(To do)
Retype, word for word, each line between the lines holding "гарантия от производителя." and "компаниями во все регионы России.", inclusive, and leave the rest of the data alone.

(Records from a collection)
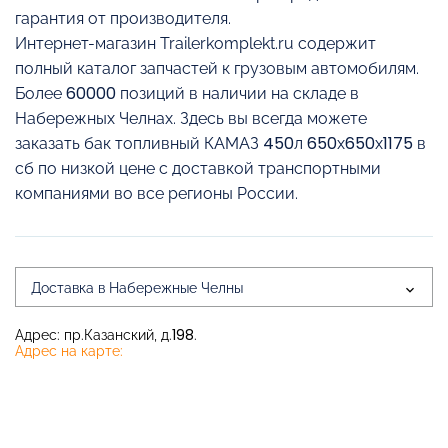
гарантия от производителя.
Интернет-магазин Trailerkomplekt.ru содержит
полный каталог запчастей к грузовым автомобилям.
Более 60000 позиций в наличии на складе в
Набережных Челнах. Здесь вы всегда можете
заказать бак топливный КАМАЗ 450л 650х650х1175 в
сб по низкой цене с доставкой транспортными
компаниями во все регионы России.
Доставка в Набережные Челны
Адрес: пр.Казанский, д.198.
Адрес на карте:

---

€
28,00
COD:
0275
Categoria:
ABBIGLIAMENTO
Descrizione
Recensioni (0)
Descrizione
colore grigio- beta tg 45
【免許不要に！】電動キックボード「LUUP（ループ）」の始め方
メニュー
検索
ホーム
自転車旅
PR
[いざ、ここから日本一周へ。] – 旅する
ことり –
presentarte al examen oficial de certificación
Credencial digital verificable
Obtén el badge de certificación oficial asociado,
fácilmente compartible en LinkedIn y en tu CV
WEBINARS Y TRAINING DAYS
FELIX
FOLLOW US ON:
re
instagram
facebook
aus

--

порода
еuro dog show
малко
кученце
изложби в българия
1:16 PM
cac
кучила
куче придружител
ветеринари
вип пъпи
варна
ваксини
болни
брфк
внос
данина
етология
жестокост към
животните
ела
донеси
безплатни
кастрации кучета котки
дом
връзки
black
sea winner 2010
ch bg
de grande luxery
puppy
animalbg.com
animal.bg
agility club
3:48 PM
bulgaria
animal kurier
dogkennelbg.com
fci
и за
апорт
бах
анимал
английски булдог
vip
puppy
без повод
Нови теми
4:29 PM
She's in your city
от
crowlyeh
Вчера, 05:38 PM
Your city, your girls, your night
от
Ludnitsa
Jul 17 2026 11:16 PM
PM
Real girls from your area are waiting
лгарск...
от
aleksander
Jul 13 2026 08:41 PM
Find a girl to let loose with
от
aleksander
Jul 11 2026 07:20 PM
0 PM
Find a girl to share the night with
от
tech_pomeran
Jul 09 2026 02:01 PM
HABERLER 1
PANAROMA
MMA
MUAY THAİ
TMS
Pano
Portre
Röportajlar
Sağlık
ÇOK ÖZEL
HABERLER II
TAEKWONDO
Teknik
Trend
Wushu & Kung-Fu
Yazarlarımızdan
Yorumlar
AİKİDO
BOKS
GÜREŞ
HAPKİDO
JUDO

(Your response)
гарантия от производителя.
Интернет-магазин Trailerkomplekt.ru содержит
полный каталог запчастей к грузовым автомобилям.
Более 60000 позиций в наличии на складе в
Набережных Челнах. Здесь вы всегда можете
заказать бак топливный КАМАЗ 450л 650х650х1175 в
сб по низкой цене с доставкой транспортными
компаниями во все регионы России.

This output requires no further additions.